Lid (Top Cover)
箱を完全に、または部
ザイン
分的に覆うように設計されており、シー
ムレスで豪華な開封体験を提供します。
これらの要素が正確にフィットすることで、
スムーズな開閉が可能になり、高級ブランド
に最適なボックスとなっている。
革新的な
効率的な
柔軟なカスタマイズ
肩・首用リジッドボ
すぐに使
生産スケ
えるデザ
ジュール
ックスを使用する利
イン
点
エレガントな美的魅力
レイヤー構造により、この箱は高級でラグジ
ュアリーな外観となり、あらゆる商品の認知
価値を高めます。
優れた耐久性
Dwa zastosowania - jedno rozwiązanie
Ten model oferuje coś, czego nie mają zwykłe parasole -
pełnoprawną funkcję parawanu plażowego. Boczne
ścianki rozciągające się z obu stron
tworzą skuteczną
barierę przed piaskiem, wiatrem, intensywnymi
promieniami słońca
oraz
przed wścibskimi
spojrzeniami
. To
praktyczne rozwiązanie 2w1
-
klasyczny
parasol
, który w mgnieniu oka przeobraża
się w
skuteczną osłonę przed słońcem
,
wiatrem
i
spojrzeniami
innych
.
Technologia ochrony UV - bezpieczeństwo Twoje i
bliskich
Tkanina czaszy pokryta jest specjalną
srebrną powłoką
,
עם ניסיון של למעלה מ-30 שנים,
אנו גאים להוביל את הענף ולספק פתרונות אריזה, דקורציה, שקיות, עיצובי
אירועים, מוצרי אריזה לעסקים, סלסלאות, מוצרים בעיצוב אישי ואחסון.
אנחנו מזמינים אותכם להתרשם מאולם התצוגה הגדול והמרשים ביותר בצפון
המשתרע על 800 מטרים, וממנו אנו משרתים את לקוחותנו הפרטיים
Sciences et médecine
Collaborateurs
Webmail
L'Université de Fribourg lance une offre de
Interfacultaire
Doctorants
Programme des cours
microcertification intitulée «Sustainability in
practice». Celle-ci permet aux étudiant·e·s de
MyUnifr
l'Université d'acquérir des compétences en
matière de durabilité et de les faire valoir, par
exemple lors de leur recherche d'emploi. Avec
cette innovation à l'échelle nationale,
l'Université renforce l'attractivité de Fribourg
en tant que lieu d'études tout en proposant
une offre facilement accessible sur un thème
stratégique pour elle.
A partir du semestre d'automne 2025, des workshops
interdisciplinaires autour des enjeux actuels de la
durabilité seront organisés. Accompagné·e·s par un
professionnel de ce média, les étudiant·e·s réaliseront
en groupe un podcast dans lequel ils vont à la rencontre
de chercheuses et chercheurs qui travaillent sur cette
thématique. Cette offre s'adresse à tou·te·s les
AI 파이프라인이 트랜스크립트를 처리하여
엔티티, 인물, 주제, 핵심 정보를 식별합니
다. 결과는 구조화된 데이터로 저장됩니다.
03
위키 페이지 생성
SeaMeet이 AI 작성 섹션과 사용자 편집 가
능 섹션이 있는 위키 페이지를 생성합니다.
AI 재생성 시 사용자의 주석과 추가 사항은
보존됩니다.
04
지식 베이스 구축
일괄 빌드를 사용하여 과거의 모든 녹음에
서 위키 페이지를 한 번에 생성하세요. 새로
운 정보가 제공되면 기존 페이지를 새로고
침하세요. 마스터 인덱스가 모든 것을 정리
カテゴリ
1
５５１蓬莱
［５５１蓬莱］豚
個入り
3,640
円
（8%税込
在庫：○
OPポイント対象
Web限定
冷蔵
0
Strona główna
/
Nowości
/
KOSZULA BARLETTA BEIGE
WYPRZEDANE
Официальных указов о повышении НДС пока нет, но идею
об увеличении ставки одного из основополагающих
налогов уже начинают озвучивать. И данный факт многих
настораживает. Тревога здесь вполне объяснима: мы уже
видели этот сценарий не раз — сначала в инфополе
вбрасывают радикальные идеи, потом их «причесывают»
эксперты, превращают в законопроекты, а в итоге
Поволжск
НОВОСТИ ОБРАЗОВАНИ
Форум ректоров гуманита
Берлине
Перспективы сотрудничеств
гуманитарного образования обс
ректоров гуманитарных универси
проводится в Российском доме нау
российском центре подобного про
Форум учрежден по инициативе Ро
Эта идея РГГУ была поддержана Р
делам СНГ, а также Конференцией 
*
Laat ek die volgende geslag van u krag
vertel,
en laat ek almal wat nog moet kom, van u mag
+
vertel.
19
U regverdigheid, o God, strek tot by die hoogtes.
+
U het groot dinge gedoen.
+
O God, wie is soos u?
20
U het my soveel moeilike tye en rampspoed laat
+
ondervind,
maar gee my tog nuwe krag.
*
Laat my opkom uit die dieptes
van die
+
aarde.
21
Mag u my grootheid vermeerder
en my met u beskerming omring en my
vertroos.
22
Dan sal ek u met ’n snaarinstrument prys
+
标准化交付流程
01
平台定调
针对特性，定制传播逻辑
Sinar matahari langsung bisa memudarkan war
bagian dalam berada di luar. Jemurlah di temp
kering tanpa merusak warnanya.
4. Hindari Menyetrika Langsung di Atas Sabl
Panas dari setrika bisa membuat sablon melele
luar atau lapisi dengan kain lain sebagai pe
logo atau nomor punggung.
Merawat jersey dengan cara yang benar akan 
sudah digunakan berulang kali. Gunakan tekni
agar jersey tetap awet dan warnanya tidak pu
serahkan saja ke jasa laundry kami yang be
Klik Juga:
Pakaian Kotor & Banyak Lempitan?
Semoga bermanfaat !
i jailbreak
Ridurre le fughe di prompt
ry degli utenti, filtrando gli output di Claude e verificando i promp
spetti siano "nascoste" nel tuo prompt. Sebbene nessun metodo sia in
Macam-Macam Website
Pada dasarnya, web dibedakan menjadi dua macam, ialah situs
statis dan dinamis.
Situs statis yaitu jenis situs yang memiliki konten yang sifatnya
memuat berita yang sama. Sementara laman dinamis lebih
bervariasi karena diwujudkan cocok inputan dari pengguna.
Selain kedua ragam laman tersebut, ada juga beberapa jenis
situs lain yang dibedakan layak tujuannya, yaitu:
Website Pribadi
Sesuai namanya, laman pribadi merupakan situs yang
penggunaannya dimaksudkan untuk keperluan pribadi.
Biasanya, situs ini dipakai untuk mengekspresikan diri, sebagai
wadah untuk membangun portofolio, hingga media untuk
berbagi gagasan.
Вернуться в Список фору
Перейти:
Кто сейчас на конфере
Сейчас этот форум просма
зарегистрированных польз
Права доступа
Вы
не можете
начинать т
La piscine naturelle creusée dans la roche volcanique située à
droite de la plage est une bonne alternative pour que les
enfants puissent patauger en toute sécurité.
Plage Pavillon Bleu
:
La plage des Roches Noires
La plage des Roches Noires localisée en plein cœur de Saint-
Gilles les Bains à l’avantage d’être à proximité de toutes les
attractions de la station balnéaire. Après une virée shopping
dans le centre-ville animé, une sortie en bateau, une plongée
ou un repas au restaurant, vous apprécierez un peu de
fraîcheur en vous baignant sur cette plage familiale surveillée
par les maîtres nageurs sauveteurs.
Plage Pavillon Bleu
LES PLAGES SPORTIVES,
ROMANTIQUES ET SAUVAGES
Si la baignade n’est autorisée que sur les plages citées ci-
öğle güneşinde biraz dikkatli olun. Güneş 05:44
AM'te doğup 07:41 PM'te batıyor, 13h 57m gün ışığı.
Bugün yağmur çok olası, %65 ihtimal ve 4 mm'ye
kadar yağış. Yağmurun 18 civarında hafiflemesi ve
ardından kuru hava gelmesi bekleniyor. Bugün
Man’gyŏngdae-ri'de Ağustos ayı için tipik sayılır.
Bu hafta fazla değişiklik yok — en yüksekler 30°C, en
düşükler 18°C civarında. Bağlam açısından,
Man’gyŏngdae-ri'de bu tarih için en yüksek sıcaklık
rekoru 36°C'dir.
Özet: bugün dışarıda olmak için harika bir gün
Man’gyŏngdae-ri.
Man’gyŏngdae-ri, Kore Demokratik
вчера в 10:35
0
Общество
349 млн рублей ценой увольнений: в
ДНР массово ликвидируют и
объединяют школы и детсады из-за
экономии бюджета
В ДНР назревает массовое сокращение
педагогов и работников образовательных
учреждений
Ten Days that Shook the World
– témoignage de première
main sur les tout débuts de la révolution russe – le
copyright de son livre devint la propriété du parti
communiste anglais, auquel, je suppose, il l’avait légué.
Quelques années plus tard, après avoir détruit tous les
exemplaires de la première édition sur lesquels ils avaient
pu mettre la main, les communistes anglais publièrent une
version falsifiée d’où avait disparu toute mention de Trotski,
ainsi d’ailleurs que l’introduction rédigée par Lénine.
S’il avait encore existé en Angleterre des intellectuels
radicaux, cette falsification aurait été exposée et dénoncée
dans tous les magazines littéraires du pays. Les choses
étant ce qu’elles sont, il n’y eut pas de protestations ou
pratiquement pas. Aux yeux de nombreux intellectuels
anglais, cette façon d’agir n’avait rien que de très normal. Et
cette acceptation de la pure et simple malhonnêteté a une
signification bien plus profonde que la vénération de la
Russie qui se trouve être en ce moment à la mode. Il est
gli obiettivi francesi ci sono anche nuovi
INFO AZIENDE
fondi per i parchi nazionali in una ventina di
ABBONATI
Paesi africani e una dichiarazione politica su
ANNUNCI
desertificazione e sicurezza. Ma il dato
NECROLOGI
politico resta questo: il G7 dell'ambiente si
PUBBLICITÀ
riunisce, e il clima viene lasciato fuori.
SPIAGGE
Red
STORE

WORK REQUEST:
Please repeat the lines above exactly, beginning with the line that contains "radicaux, cette falsification" and ending with the final one.

EXERCISE RESPONSE:
radicaux, cette falsification aurait été exposée et dénoncée
dans tous les magazines littéraires du pays. Les choses
étant ce qu’elles sont, il n’y eut pas de protestations ou
pratiquement pas. Aux yeux de nombreux intellectuels
anglais, cette façon d’agir n’avait rien que de très normal. Et
cette acceptation de la pure et simple malhonnêteté a une
signification bien plus profonde que la vénération de la
Russie qui se trouve être en ce moment à la mode. Il est
gli obiettivi francesi ci sono anche nuovi
INFO AZIENDE
fondi per i parchi nazionali in una ventina di
ABBONATI
Paesi africani e una dichiarazione politica su
ANNUNCI
desertificazione e sicurezza. Ma il dato
NECROLOGI
politico resta questo: il G7 dell'ambiente si
PUBBLICITÀ
riunisce, e il clima viene lasciato fuori.
SPIAGGE
Red
STORE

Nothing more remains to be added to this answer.